Especial – Justiça social nas relações comerciais (parte 2)

Especial – Justiça social nas relações comerciais (parte 2)

Hora de buscar e de formar consumidores conscientes
Para o executivo do IDES, a dificuldade está em encontrar parceiros sociais da iniciativa privada dispostos a distribuir os produtos para consumidores conscientes. “A baixa renda do consumidor médio brasileiro pode ser um obstáculo para a implantação do comércio justo no Brasil. Os consumidores conscientes, que têm mais dinheiro e valorizam mais o conceito, estão no hemisfério norte. É preciso fazer os produtos chegar até eles”, avalia. Preocupado com a responsabilidade do consumidor no processo produtivo, Walter acha fundamental realizar um esforço pela valorização dos produtos de comunidades nos grandes centros de consumo do país. “Queremos que o consumidor pegue o produto com a mão, com a cabeça e com o coração. Leve para casa e saiba que está contribuindo para o trabalho de uma comunidade”, diz.
Carlos Coscarelli, assessor chefe da Fundação Procon (Proteção e Defesa do Consumidor) do estado de São Paulo, é mais enfático. Baseado em pesquisas de mercado, ele afirma que o consumidor brasileiro ainda não está preparado para comprar produtos de comércio justo. “A grande maioria não presta atenção à questão da qualidade social dos produtos, mas basicamente ao preço”, esclarece. Embora o Procon não tenha muita experiência em comércio justo, Coscarelli admite grande interesse da organização pelo assunto e um movimento interno que resultará na criação de um programa de educação para o consumo incluindo o fair trade.
Na opinião de Santos, da Visão Mundial, a expansão do conceito no Brasil supõe fazer o conceito de comércio justo chegar à sociedade e tornar-se comum, por meio de esforços de mídia e de programas de educação. “É fundamental ocupar espaços, conectar esse novo processo a quem dá visibilidade à causa. O assunto precisa estar mais presente no cotidiano das pessoas para que elas comecem a falar sobre ele”, entusiasma-se. Na avaliação do executivo, as relações comerciais como hoje ocorrem já se mostraram insustentáveis do ponto de vista socioeconômico. “O consumidor precisa pagar uma parte dessa conta”, enfatiza. Jean-Pierre, do MDA, tem opinião semelhante. Para ele, os compradores exercerão um papel importante se começarem a considerar o impacto que as suas escolhas têm na base da cadeia produtiva.
Produtores e consumidores constituem os dois eixos do fair trade

O bom funcionamento do comércio justo depende, portanto, das duas pontas da cadeia produtiva: o produtor e o consumidor. Mas será que um considera a importância do outro? Para Santos, sim. Ele acredita que, ao mesmo tempo em que os produtores se preocupam em conhecer os compradores de suas peças, eles também têm interesse em oferecer mercadorias de melhor qualidade. “Os produtores que estão articulados em rede, participando de movimentos, importam-se muito com a conotação social. Mais politizados, eles conseguem ter uma visão de mundo muitas vezes mais ampla que a do próprio consumidor”, explica.
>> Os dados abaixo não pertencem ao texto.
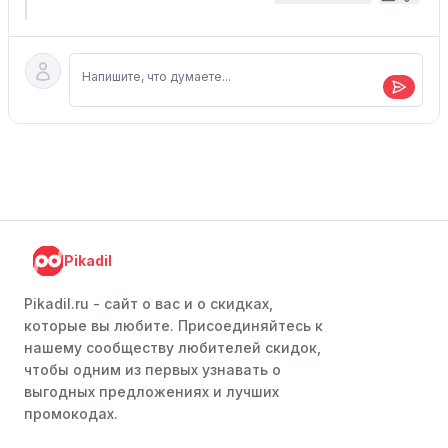
Pikadil
Pikadil.ru - cайт о вас и о скидках,
которые вы любите. Присоединяйтесь к
нашему сообществу любителей скидок,
чтобы одним из первых узнавать о
выгодных предложениях и лучших
промокодах.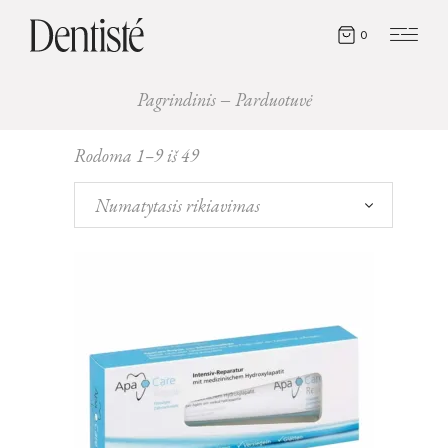
0
Pagrindinis
Parduotuvė
Rodoma 1–9 iš 49
Numatytasis rikiavimas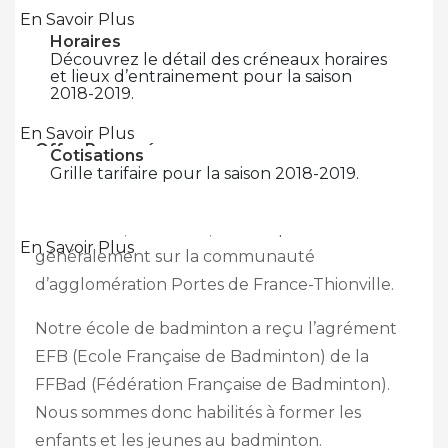
En Savoir Plus
Horaires
Découvrez le détail des créneaux horaires
et lieux d’entrainement pour la saison
2018-2019.
En Savoir Plus
Offre Proposée
Cotisations
Le Basse-Ham Badminton Club (BHBC) est le
Grille tarifaire pour la saison 2018-2019.
principal club de badminton sur la zone de
Basse-Ham, Thionville, Yutz et plus
En Savoir Plus
généralement sur la communauté
d’agglomération Portes de France-Thionville.
Notre école de badminton a reçu l’agrément
EFB (Ecole Française de Badminton) de la
FFBad (Fédération Française de Badminton).
Nous sommes donc habilités à former les
enfants et les jeunes au badminton.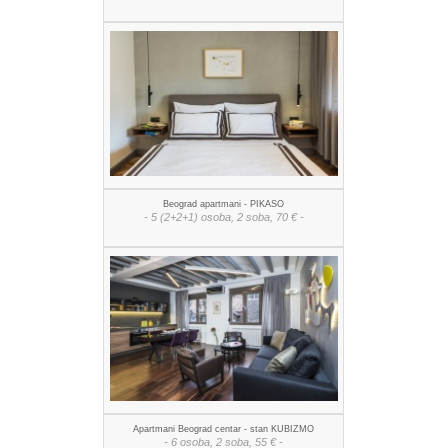
Beograd apartmani - PIKASO
- 5 (2+2+1) osoba, 2 soba, 70 € -
Apartmani Beograd centar - stan KUBIZMO
- 6 osoba, 2 soba, 55 € -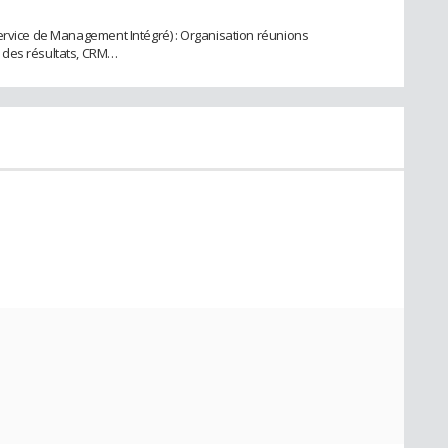
ervice de Management Intégré) : Organisation réunions
 des résultats, CRM…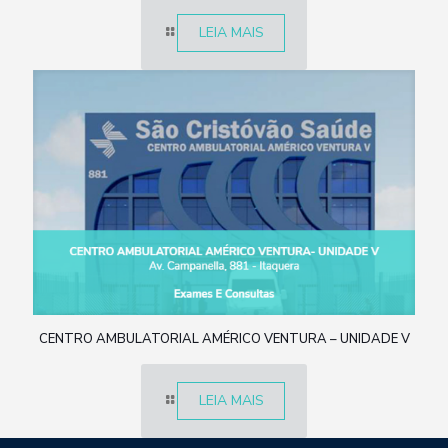
LEIA MAIS
CENTRO AMBULATORIAL AMÉRICO VENTURA – UNIDADE V
LEIA MAIS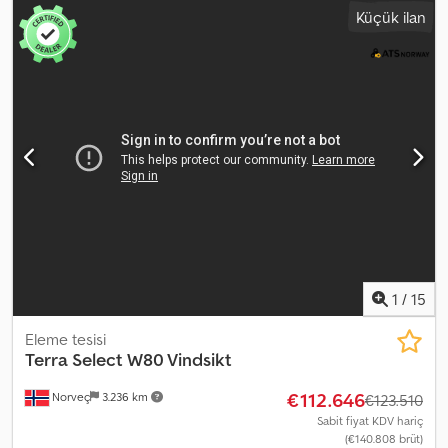
Küçük ilan
kollu ve iki pedallı orta koltuk Koltuktan stabilizatörleri kontrol
etmek için 3 kontrol kolu Koltuk üzerinde monte edilmiş 4 + 5
yönlü dağıtıcılar Altta dağıtıcı yok Isıtmalı koltuk Koltuk üzerinde
çalışma farı Kol üzerinde çalışma farı Dağıtıcı ve silindir koruması
Basınç göstergesi Saat sayacı Vinç monte edilmemiş, hemen
teslim edilebilir. Dkedezkvdkepfx Aayer
1
/
15
Eleme tesisi
Terra Select
W80 Vindsikt
€112.646
Norveç
3.236 km
€123.510
Sabit fiyat KDV hariç
(€140.808 brüt)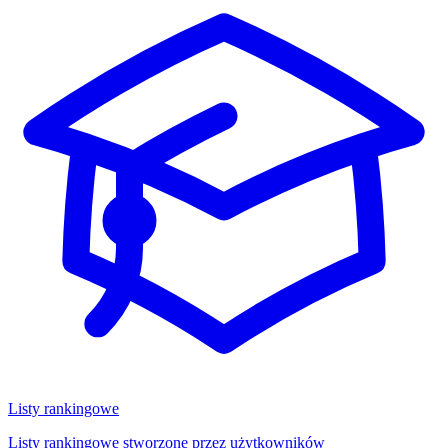
Listy rankingowe
Listy rankingowe stworzone przez użytkowników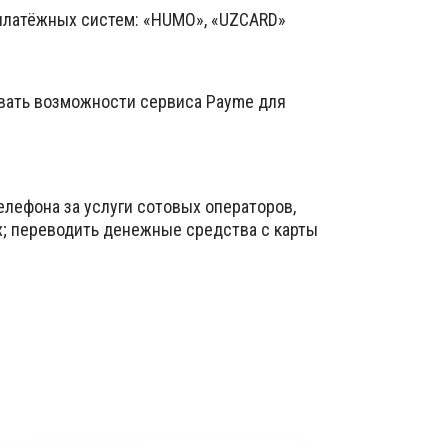
 платёжных систем: «HUMO», «UZCARD»
вать возможности сервиса Payme для
елефона за услуги сотовых операторов,
х; переводить денежные средства с карты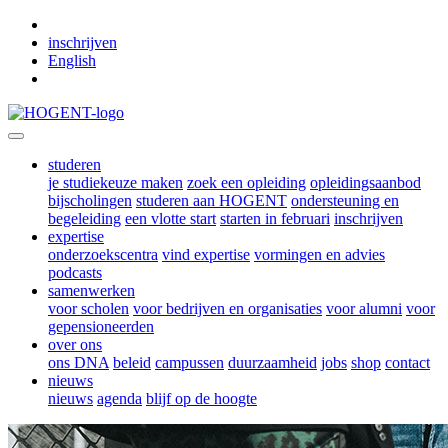
Skip to main content
inschrijven
English
studeren
je studiekeuze maken
zoek een opleiding
opleidingsaanbod
bijscholingen
studeren aan HOGENT
ondersteuning en
begeleiding
een vlotte start
starten in februari
inschrijven
expertise
onderzoekscentra
vind expertise
vormingen en advies
podcasts
samenwerken
voor scholen
voor bedrijven en organisaties
voor alumni
voor
gepensioneerden
over ons
ons DNA
beleid
campussen
duurzaamheid
jobs
shop
contact
nieuws
nieuws
agenda
blijf op de hoogte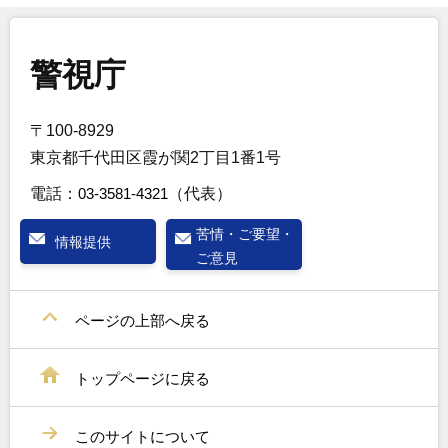
警視庁
〒100-8929
東京都千代田区霞が関2丁目1番1号
電話：
03-3581-4321
（代表）
苦情・ご要望・
情報提供
ご意見
ページの上部へ戻る
トップページに戻る
このサイトについて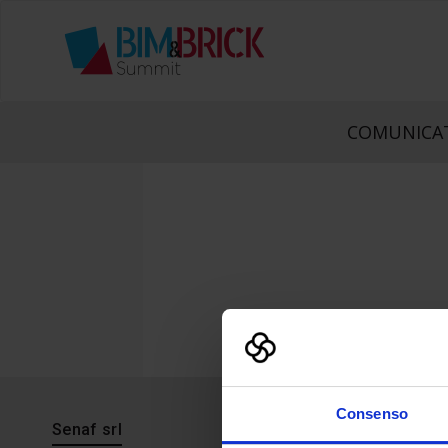
COMUNICAT
Consenso
Senaf srl
Progetto 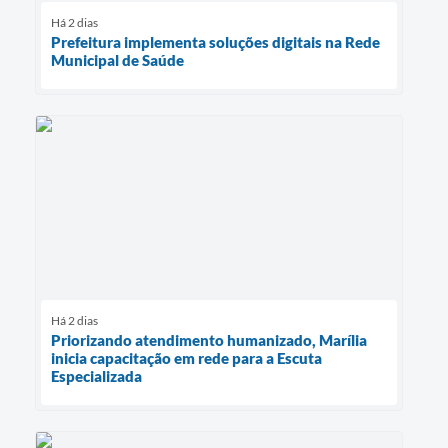
Há 2 dias
Prefeitura implementa soluções digitais na Rede
Municipal de Saúde
Há 2 dias
Priorizando atendimento humanizado, Marília
inicia capacitação em rede para a Escuta
Especializada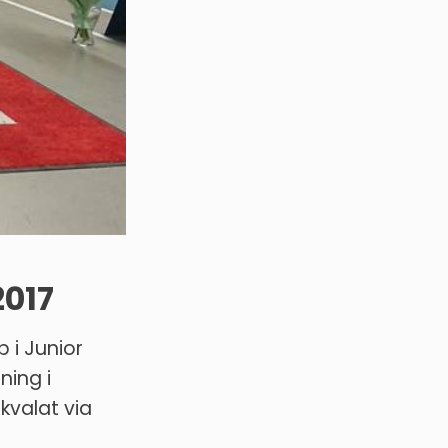
2017
 i Junior
ning i
kvalat via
Lizete, da Associação Mundaréu, pensa um pouco diferente. Para ela, a consciência sobre o que é o comércio justo e sobre seu papel ainda está em construção. Na avaliação de Roberto Palmieri, da Imaflora (Instituto de Manejo e Certificação Florestal e Agrícola), a principal dificuldade é a persistência de uma visão equivocada que associa comércio justo exclusivamente a aumento de renda do produtor, reduzindo um conceito muito mais amplo. Segundo o especialista, muitas organizações se dizem de comércio justo apenas para ganhar mais dinheiro com a venda de seus produtos. Em alguns casos –lembra– o produtor exige o preço justo pela mercadoria, mas não repassa o valor agregado para seus fornecedores. Ou, ainda, o que é pior, ele não se preocupa com a preservação do meio ambiente. Em outros casos, o processo simplesmente não reverte em desenvolvimento local. . “Os grupos beneficiados têm questões muito imediatas a serem resolvidas, muitas vezes financeiras. A preocupação deles é aumentar sua renda. Gostaríamos de ver produtores conscientes de todas as normas”, adverte.
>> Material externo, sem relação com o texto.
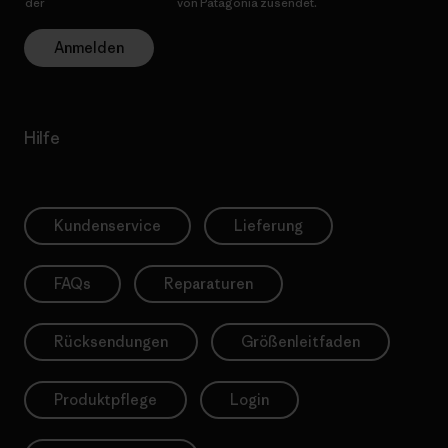
der
Datenschutzerklärung
von Patagonia zusendet.
Anmelden
Hilfe
Kundenservice
Lieferung
FAQs
Reparaturen
Rücksendungen
Größenleitfaden
Produktpflege
Login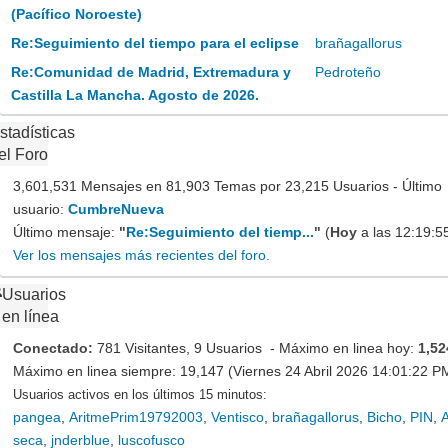
(Pacífico Noroeste)
Re:Seguimiento del tiempo para el eclipse
brañagallorus
Re:Comunidad de Madrid, Extremadura y
Pedroteño
Castilla La Mancha. Agosto de 2026.
stadísticas
el Foro
3,601,531 Mensajes en 81,903 Temas por 23,215 Usuarios - Último
usuario:
CumbreNueva
Último mensaje:
"
Re:Seguimiento del tiemp...
"
(
Hoy
a las 12:19:5
Ver los mensajes más recientes del foro.
Usuarios
en línea
Conectado:
781 Visitantes, 9 Usuarios - Máximo en linea hoy:
1,52
Máximo en linea siempre: 19,147 (Viernes 24 Abril 2026 14:01:22 P
Usuarios activos en los últimos 15 minutos:
pangea
,
AritmePrim19792003
,
Ventisco
,
brañagallorus
,
Bicho
,
PIN
,
A
seca
,
jnderblue
,
luscofusco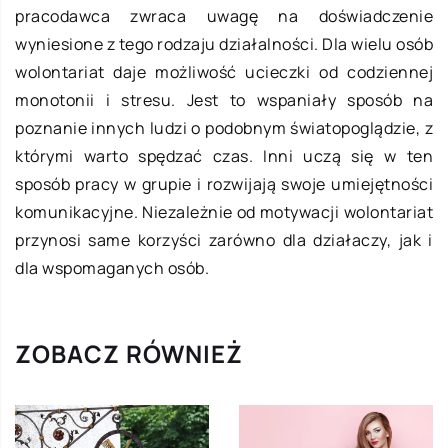
pracodawca zwraca uwagę na doświadczenie
wyniesione z tego rodzaju działalności. Dla wielu osób
wolontariat daje możliwość ucieczki od codziennej
monotonii i stresu. Jest to wspaniały sposób na
poznanie innych ludzi o podobnym światopoglądzie, z
którymi warto spędzać czas. Inni uczą się w ten
sposób pracy w grupie i rozwijają swoje umiejętności
komunikacyjne. Niezależnie od motywacji wolontariat
przynosi same korzyści zarówno dla działaczy, jak i
dla wspomaganych osób.
ZOBACZ RÓWNIEŻ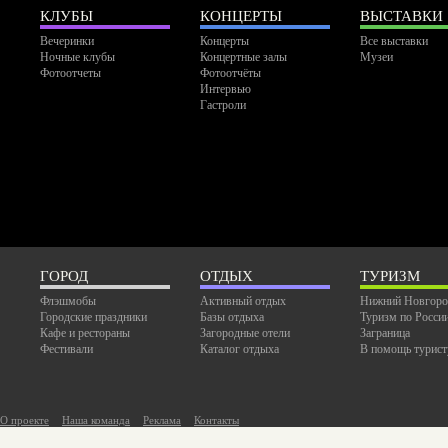
КЛУБЫ
КОНЦЕРТЫ
ВЫСТАВКИ
Вечеринки
Концерты
Все выставки
Ночные клубы
Концертные залы
Музеи
Фотоотчеты
Фотоотчёты
Интервью
Гастроли
ГОРОД
ОТДЫХ
ТУРИЗМ
Флэшмобы
Активный отдых
Нижний Новгоро
Городские праздники
Базы отдыха
Туризм по Росси
Кафе и рестораны
Загородные отели
Заграница
Фестивали
Каталог отдыха
В помощь турист
О проекте
Наша команда
Реклама
Контакты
Se, para Palmieri, os produtores muitas vezes são individualistas e alienados de seu papel social, o consumidor não está em situação diferente. “Eles pensam o comércio justo como caridade, e não como dignidade e cidadania”, lamenta. Rosemary concorda com esse ponto de vista. Em sua análise, o problema dos compradores se apresent ainda mais grave do que o da base da cadeia produtiva, que tem –segundo ela — um trabalho mais político. “Aqui não há campanhas de educação para o consumo como na Europa”, afirma. Esta também a é a opinião de Santos, da Visão Mundial. Para ele, falta o consumidor se importar em saber quem está por trás da produção do que ele compra. Ele fica preocupado com qualidade, mas não com essa perspectiva social”, diz.
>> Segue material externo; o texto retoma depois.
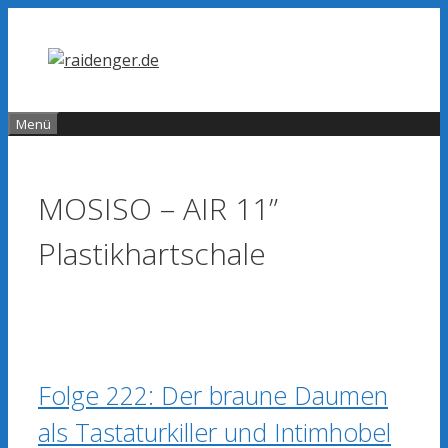
Zum
Inhalt
springen
Menü
MOSISO – AIR 11”
Plastikhartschale
Folge 222: Der braune Daumen
als Tastaturkiller und Intimhobel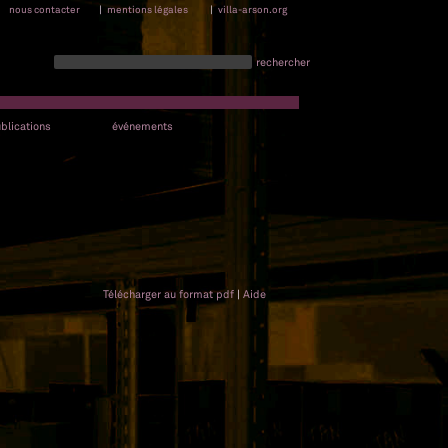
nous contacter
|
mentions légales
|
villa-arson.org
rechercher
blications
événements
Télécharger au format pdf
|
Aide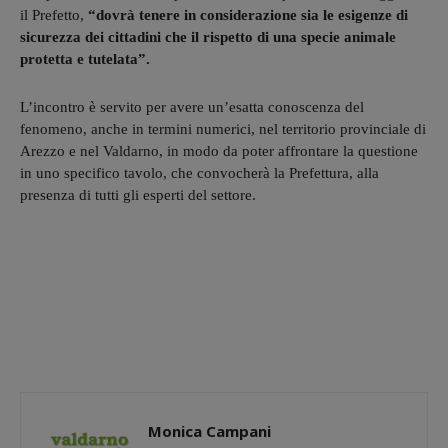
il Prefetto,
“dovrà tenere in considerazione sia le esigenze di
sicurezza dei cittadini che il rispetto di una specie animale
protetta e tutelata”.
L’incontro è servito per avere un’esatta conoscenza del
fenomeno, anche in termini numerici, nel territorio provinciale di
Arezzo e nel Valdarno, in modo da poter affrontare la questione
in uno specifico tavolo, che convocherà la Prefettura, alla
presenza di tutti gli esperti del settore.
Monica Campani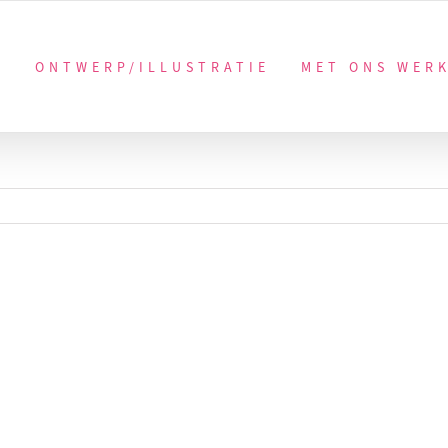
ONTWERP/ILLUSTRATIE
MET ONS WER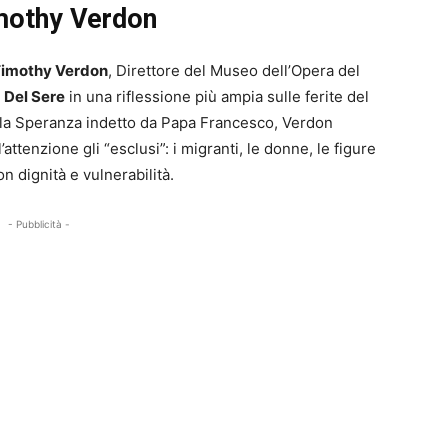
Timothy Verdon
imothy Verdon
, Direttore del Museo dell’Opera del
i
Del Sere
in una riflessione più ampia sulle ferite del
lla Speranza indetto da Papa Francesco, Verdon
l’attenzione gli “esclusi”: i migranti, le donne, le figure
 dignità e vulnerabilità.
- Pubblicità -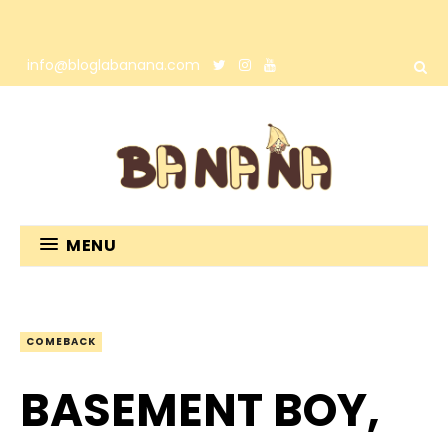
info@bloglabanana.com
MENU
COMEBACK
BASEMENT BOY,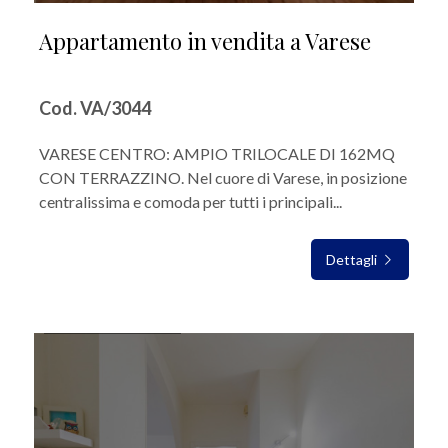
Appartamento in vendita a Varese
Cod. VA/3044
VARESE CENTRO: AMPIO TRILOCALE DI 162MQ
CON TERRAZZINO. Nel cuore di Varese, in posizione
centralissima e comoda per tutti i principali...
Dettagli
IN VENDITA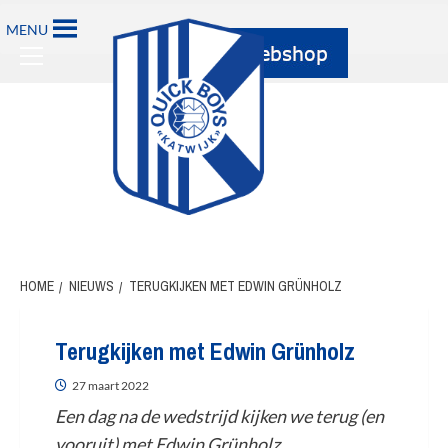
MENU
HOME
NIEUWS
TERUGKIJKEN MET EDWIN GRÜNHOLZ
Terugkijken met Edwin Grünholz
27 maart 2022
Een dag na de wedstrijd kijken we terug (en
vooruit) met Edwin Grünholz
Não é o que pensa Lizete, da Mundaréu, para quem está em curso no País um movimento de mudança de consciência do consumidor. “O público prioritário dos produtos de comércio justo possui mais informação e, portanto, maior capacidade de reconhecer o diferencial dos produtos de fair trade“, afirma. O problema –arrisca– estaria na queda do poder aquisitivo da classe média. Mesmo constrangido – acredita Lizete – esse público troca o socialmente responsável pelo mais barato. No entanto, o eventual desinteresse do consumidor pelos produtos de comércio justo não preocupa a espanhola Verónica Rubio, que esteve no Brasil para lançar a marca Fairtrade , pertencente à organização certificadora FLO. “Na minha opinião, o brasileiro é um consumidor mais passional. Ele vai comprar pela idéia, porque é muito solidário. Já o europeu costuma ser mais rígido em relação à garantia do destino do dinheiro”, defende. Nos Estados Unidos, o consumidor está ficando mais atento e sensível ao tema. Segundo Carmen Iezzi, diretora executiva da associação Fair Trade Federation , os norte-americanos começam a buscar mais informações sobre os produtos que consomem e o impacto social do seu ato de compra. “Uma vez que entenda o conceito, a maioria vai querer fazer as escolhas certas quando for às compras”, garante. Do outro lado da cadeia –enfatiza– os produtores também estão percebendo que os princípios do fair trade representam uma boa maneira de aumentar sua renda, melhorar suas comunidades e construir um futuro melhor.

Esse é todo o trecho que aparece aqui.